GTFS ATLAS Data

The GTFS integration stage produces two complementary output families:

data/processed/atlas_routes_gtfs.csv: A stop-level GTFS route sidecar keyed by sloid, used by AtlasState for stop-level route matching and route stats/UI helpers.
data/processed/atlas_routes.csv, atlas_route_directions.csv, and atlas_route_stops.csv: Entity-first GTFS route tables used during route import and route-route linking.

Together, these files map ATLAS stops to their associated transit routes and directions using GTFS (General Transit Feed Specification) timetable data.

GTFS provides the underlying data that allows us to know which routes (e.g., "Tram 11") serve which stops, and in which direction (e.g., "towards Rehalp").

Statistics

We track how many ATLAS stops are successfully matched to GTFS routes.

Total ATLAS Stops: —
Stops Matched to GTFS: —
Coverage: —%

We also track how the GTFS stop_ids map to the ATLAS sloids:

Total GTFS Stops Processed: 50,790
Matched GTFS Stops: 19,911 (39.2%)
Unmatched GTFS Stops: 30,879
Strict Matching Assignments: 26,941
Unique-Number Fallback Assignments: 2,277

GTFS File Structure

Before processing the data, it is helpful to understand the core structure of a GTFS feed. A GTFS feed is a collection of CSV files (with a .txt extension) zipped together. The files we use to build route associations are:

stops.txt: Contains the physical locations of transit stops. Each stop has a unique stop_id (e.g., 8503000:0:1 for a specific platform), coordinates, and names.
routes.txt: Contains the definition of transit lines, such as "Tram 11" or "S12". Each route has a unique route_id, a route_short_name, and optional route metadata such as route_long_name, route_desc, and route_type.
trips.txt: Defines individual journeys along a route. It links a specific trip_id to a route_id and includes direction information (direction_id). The file also contains fields like trip_headsign, but the current route export focuses on route/direction linkage.
stop_times.txt: This is the connective tissue. It defines the exact schedule. Each row links a trip_id to a stop_id and provides the arrival/departure times, as well as the order the stop appears in the trip (stop_sequence).

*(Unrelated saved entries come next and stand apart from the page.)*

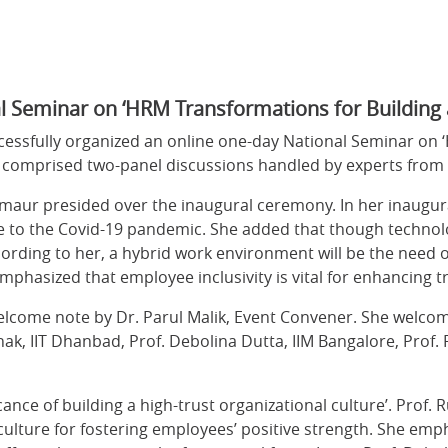
l Seminar on ‘HRM Transformations for Building 
cessfully organized an online one-day National Seminar on 
omprised two-panel discussions handled by experts from p
rmaur presided over the inaugural ceremony. In her inaugura
 to the Covid-19 pandemic. She added that though technolog
rding to her, a hybrid work environment will be the need of
mphasized that employee inclusivity is vital for enhancing
welcome note by Dr. Parul Malik, Event Convener. She welcom
hak, IIT Dhanbad, Prof. Debolina Dutta, IIM Bangalore, Prof.
cance of building a high-trust organizational culture’. Prof.
l culture for fostering employees’ positive strength. She e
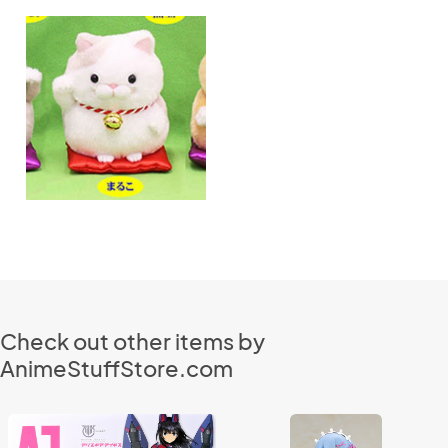
Check out other items by
AnimeStuffStore.com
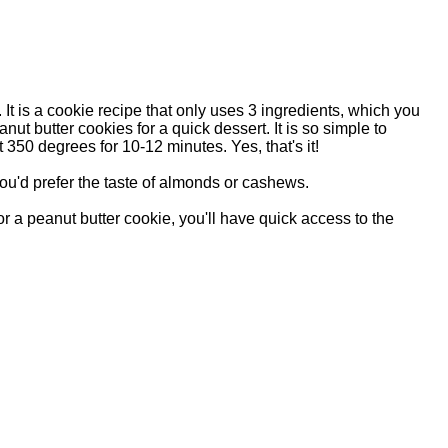
t is a cookie recipe that only uses 3 ingredients, which you
ut butter cookies for a quick dessert. It is so simple to
 350 degrees for 10-12 minutes. Yes, that's it!
you'd prefer the taste of almonds or cashews.
r a peanut butter cookie, you'll have quick access to the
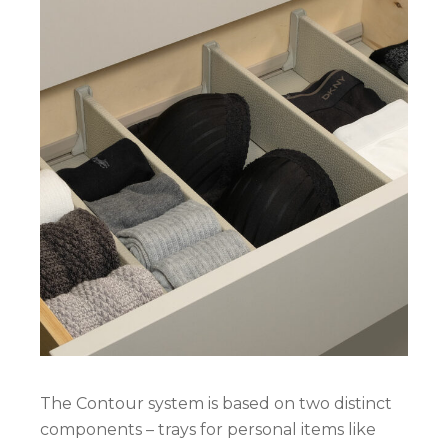
The Contour system is based on two distinct
components – trays for personal items like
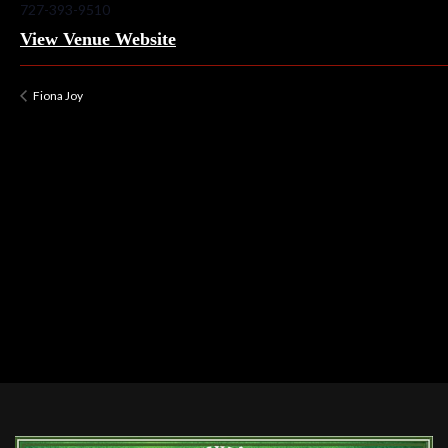
727-393-9510
View Venue Website
Fiona Joy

Example of stop_times.txt:

`trip_id`	`arrival_time`	`departure_time`	`stop_id`	`stop_sequence`
`trip_1001`	`08:00:00`	`08:00:00`	`8503000:0:1`	`1`
`trip_1001`	`08:05:00`	`08:05:00`	`8503001:0:2`	`2`
`trip_1001`	`08:10:00`	`08:10:00`	`8503002:0:1`	`3`

To know what route serves a physical stop_id, we must join these tables: stop_times.txt -> trips.txt -> routes.txt.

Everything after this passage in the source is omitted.